What you are asked to do. Omitting the pictures, restate all of the entries below exactly.

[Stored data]
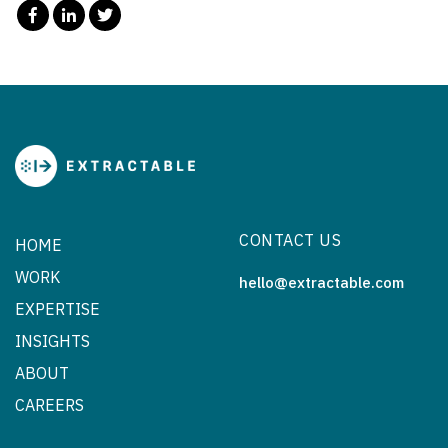
CONTACT US
HOME
WORK
hello@extractable.com
EXPERTISE
INSIGHTS
ABOUT
CAREERS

Exercise answer.
CONTACT US
HOME
WORK
hello@extractable.com
EXPERTISE
INSIGHTS
ABOUT
CAREERS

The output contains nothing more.